CAFE: Causal Adaptive Factor Estimation -- zero-config, CPU-first, point-in-time imputation with uncertainty, factors, anomalies and forecasts.

These details have not been verified by PyPI

Project links

Project description

CAFÉ

Causal Adaptive Factor Estimation
Zero-config, CPU-first, point-in-time missing-value imputation — with uncertainty, factors, anomalies and forecasts from a single forward pass.

MIT deps cpu

CAFÉ is the model formerly developed in this repo under the name TIMARA. It is a mechanistic statistical model — not a neural network: one penalised objective whose learned parameters make SoftImpute, TRMF, the Kalman filter, MC-NNM and Gaussian conditional-mean imputation all special cases.

Why CAFÉ

Almost every imputer fills X[t] using the entire series — including the future. That silently leaks look-ahead into any sequential pipeline (a trading backtest, an online controller, an early-warning monitor) and inflates measured performance.

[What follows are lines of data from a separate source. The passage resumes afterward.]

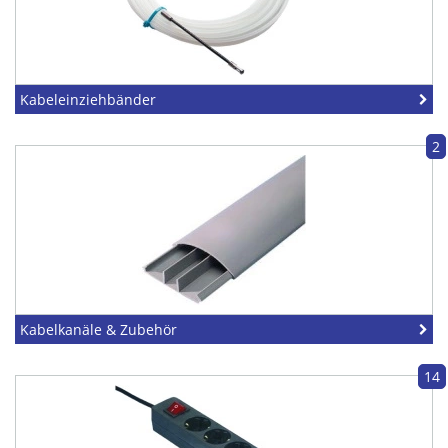
Kabeleinziehbänder
2
Kabelkanäle & Zubehör
14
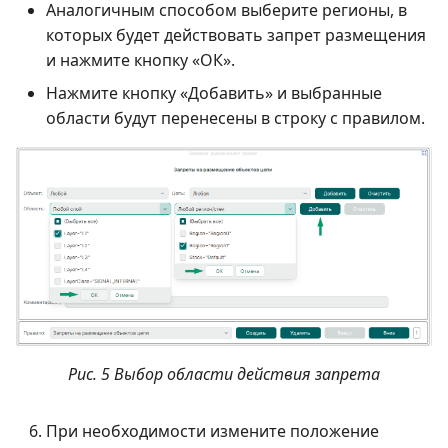
Аналогичным способом выберите регионы, в
которых будет действовать запрет размещения
и нажмите кнопку «ОК».
Нажмите кнопку «Добавить» и выбранные
области будут перенесены в строку с правилом.
Рис. 5 Выбор области действия запрета
При необходимости измените положение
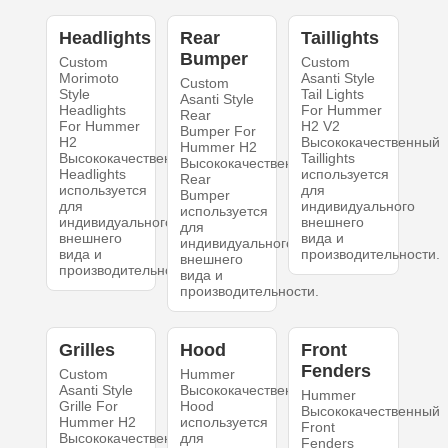
Headlights
Rear
Taillights
Bumper
Custom
Custom
Morimoto
Asanti Style
Custom
Style
Tail Lights
Asanti Style
Headlights
For Hummer
Rear
For Hummer
H2 V2
Bumper For
H2
Высококачественный
Hummer H2
Высококачественный
Taillights
Высококачественный
Headlights
используется
Rear
используется
для
Bumper
для
индивидуального
используется
индивидуального
внешнего
для
внешнего
вида и
индивидуального
вида и
производительности.
внешнего
производительности.
вида и
производительности.
Grilles
Hood
Front
Fenders
Custom
Hummer
Asanti Style
Высококачественный
Hummer
Grille For
Hood
Высококачественный
Hummer H2
используется
Front
Высококачественный
для
Fenders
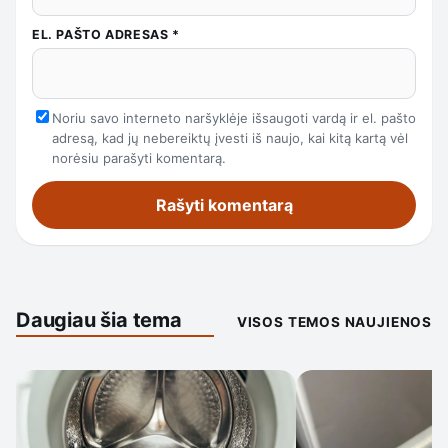
EL. PAŠTO ADRESAS
*
Noriu savo interneto naršyklėje išsaugoti vardą ir el. pašto
adresą, kad jų nebereiktų įvesti iš naujo, kai kitą kartą vėl
norėsiu parašyti komentarą.
Daugiau šia tema
VISOS TEMOS NAUJIENOS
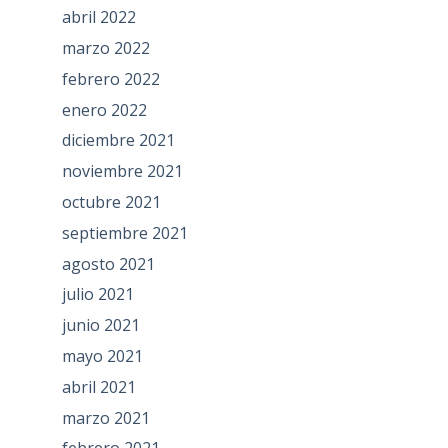
abril 2022
marzo 2022
febrero 2022
enero 2022
diciembre 2021
noviembre 2021
octubre 2021
septiembre 2021
agosto 2021
julio 2021
junio 2021
mayo 2021
abril 2021
marzo 2021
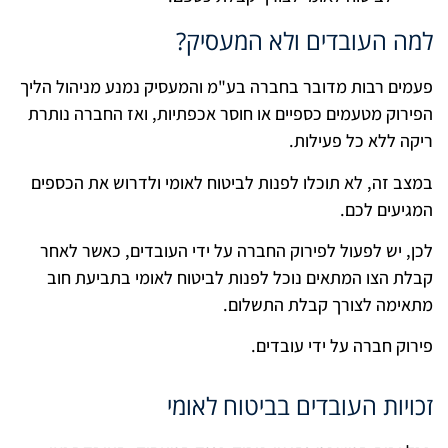
למה העובדים ולא המעסיק?
פעמים רבות מדובר בחברה בע"מ והמעסיק נמנע מניהול הליך
הפירוק מטעמים כספיים או חוסר אכפתיות, ואז החברה נותרת
ריקה ללא כל פעילות.
במצב זה, לא תוכלו לפנות לביטוח לאומי ולדרוש את הכספים
המגיעים לכם.
לכן, יש לפעול לפירוק החברה על ידי העובדים, כאשר לאחר
קבלת הצו המתאים נוכל לפנות לביטוח לאומי בתביעת חוב
מתאימה לצורך קבלת התשלום.
פירוק חברה על ידי עובדים.
זכויות העובדים בביטוח לאומי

CAFÉ fills X[t] using only data up to time t (past + the contemporaneous cross-section), and a mechanical verifier proves no past imputation changes when the future arrives. It is:

Causal / point-in-time — backtest-safe by construction (the moat).
Zero-config — cafe.impute(data); rank, memory, tail-robustness and seasonality are learned from the data (ARD / empirical-Bayes / EM), not set by you.
CPU-first, numpy-only — the entire estimator runs on numpy alone (no scipy, no compiled extension), no GPU, no training run. Installs in seconds. Runs the full benchmark suite in ~1 s.
Container-native — numpy, pandas, polars, 1D or 2D, dtype/labels preserved.
More than imputation — the same pass yields per-cell uncertainty, latent factors, anomaly scores, an additive decomposition, a dependency network and forecasts.

The "two-of-three" claim

Prior strong imputers pick at most two of {causal / point-in-time, CPU-only, competitive with bidirectional deep SOTA}. The published front-runners — SAITS, BRITS, Transformer, CSDI, ImputeFormer, FGTI — are all bidirectional (they fill the past using the future) and GPU-trained. CAFÉ is, to our knowledge, the first method to credibly claim all three at once: strictly point-in-time, numpy-only on a CPU, and in the same accuracy band as those bidirectional deep models.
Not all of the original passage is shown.